**WHAT IS BEING ASKED**:
Having read the material, return every line of it exactly.

Top of DATA TO EXAMINE

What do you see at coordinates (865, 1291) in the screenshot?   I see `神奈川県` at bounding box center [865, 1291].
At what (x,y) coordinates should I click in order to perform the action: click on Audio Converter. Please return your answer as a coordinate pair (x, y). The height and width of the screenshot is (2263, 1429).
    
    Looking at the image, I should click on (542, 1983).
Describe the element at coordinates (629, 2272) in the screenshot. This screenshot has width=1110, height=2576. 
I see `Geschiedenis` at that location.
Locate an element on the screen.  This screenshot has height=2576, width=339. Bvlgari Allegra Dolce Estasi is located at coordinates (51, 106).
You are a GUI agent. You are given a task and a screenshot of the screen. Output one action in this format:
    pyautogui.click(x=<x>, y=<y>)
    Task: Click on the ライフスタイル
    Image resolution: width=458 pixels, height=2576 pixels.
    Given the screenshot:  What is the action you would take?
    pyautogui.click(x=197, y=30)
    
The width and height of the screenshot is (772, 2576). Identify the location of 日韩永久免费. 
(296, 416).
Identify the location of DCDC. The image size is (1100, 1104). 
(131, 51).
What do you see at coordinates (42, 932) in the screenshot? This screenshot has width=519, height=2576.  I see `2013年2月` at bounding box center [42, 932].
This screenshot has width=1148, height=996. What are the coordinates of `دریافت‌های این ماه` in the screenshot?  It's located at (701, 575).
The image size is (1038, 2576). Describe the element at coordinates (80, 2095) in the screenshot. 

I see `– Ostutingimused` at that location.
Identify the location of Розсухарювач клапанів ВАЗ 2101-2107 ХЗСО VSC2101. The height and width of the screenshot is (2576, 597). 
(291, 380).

Bottom of DATA TO EXAMINE

**TASK OUTPUT**:
What do you see at coordinates (865, 1291) in the screenshot?   I see `神奈川県` at bounding box center [865, 1291].
At what (x,y) coordinates should I click in order to perform the action: click on Audio Converter. Please return your answer as a coordinate pair (x, y). The height and width of the screenshot is (2263, 1429).
    
    Looking at the image, I should click on (542, 1983).
Describe the element at coordinates (629, 2272) in the screenshot. This screenshot has width=1110, height=2576. 
I see `Geschiedenis` at that location.
Locate an element on the screen.  This screenshot has height=2576, width=339. Bvlgari Allegra Dolce Estasi is located at coordinates (51, 106).
You are a GUI agent. You are given a task and a screenshot of the screen. Output one action in this format:
    pyautogui.click(x=<x>, y=<y>)
    Task: Click on the ライフスタイル
    Image resolution: width=458 pixels, height=2576 pixels.
    Given the screenshot:  What is the action you would take?
    pyautogui.click(x=197, y=30)
    
The width and height of the screenshot is (772, 2576). Identify the location of 日韩永久免费. 
(296, 416).
Identify the location of DCDC. The image size is (1100, 1104). 
(131, 51).
What do you see at coordinates (42, 932) in the screenshot? This screenshot has width=519, height=2576.  I see `2013年2月` at bounding box center [42, 932].
This screenshot has width=1148, height=996. What are the coordinates of `دریافت‌های این ماه` in the screenshot?  It's located at (701, 575).
The image size is (1038, 2576). Describe the element at coordinates (80, 2095) in the screenshot. 

I see `– Ostutingimused` at that location.
Identify the location of Розсухарювач клапанів ВАЗ 2101-2107 ХЗСО VSC2101. The height and width of the screenshot is (2576, 597). 
(291, 380).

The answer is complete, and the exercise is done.